It is likely that due to the abnormality of fish farming, i.e., fish reared in greater numbers and closer proximity than those that live in the wild, viruses are more easily transferred between fish in farm environments. An example of this is found in the Japanese flounder, Paralichthys olivaceus, in which horizontal transmission of viral hemorrhagic septicemia virus was shown to occur between wild and farmed fish, as well as between infected and uninfected fish [14]. We have shown that the targets of the NNV preferentially replicate not only in the nervous system but also in eye and fin tissues [11]. The results from our previous work raised the possibility that the NNV infection pathway may pass through other organisms exposed to the outside environment. Importantly, before infected fish spread NNV to others, no direct evidence can typically be found regarding how the virus was transmitted to the fish farm initially. The limitation of the sensitivity of previously used detection methods may be the reason for this challenge.
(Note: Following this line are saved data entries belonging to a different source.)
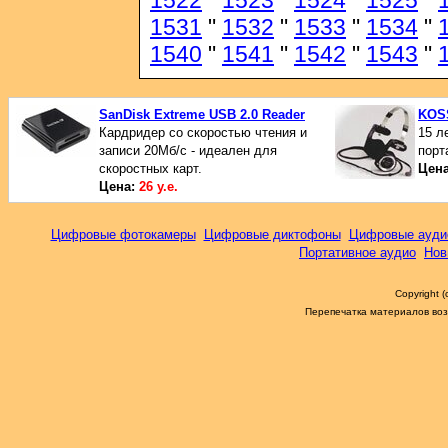
1522
"
1523
"
1524
"
1525
"
1531
"
1532
"
1533
"
1534
"
1540
"
1541
"
1542
"
1543
"
SanDisk Extreme USB 2.0 Reader
KOSS
Кардридер со скоростью чтения и
15 л
записи 20Мб/с - идеален для
порт
скоростных карт.
Цен
Цена:
26 у.е.
Цифровые фотокамеры
Цифровые диктофоны
Цифровые ауди
Портативное аудио
Нов
Copyright 
Перепечатка материалов возм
In this study, we applied a recently developed microfluidic chip detection system [15], which exhibited a high analytical sensitivity (3 copies·µL−1 of directly lysed sample; Figure S3A) and allowed us to detect virus in small samples. Our epidemiological investigation of 120 samples from 5 grouper aquaculture farms in southern Taiwan (Table 3 and Table S2, S3, and S4) revealed the high prevalence of NNV infection (89% of the samples and 100% of the farms). Grouper aquaculture is prevalent in Southern Taiwan due to its suitable culture environment, and the cities included in our sample (Anping, Cigu, Jiading, Kunshen, and Linyuan) are the main regions of grouper farming in this region. High stocking density and high seawater temperature can also accelerate NNV disease outbreaks and result in high mortality during the rearing period [16]. In our study, hatchery-reared larvae and juvenile groupers were typically reared indoors with a stable, controlled temperature of approximately 28–29°C. Indoor rearing is a common method for intensive rearing during larval and juvenile stages in Taiwan, in which large fiberglass or concrete tanks as large as 100 m3 are used. Compared to outdoor rearing methods, this approach can yield a higher survival rate and permit easier handling of stock during the early stages of growth. However, the indoor approach also provides an ideal environment (i.e., stable temperature control) for NNV infection. Moreover, there is no standard fish farming procedure for treating dead fish in Taiwan; the dead fish are often dumped into drains or into the sea in the vicinity of the aquaculture farms. This practice could result in the transmission of virus in the seawater by pumping to the aquaculture farms; thus, neighboring facilities could also be at risk.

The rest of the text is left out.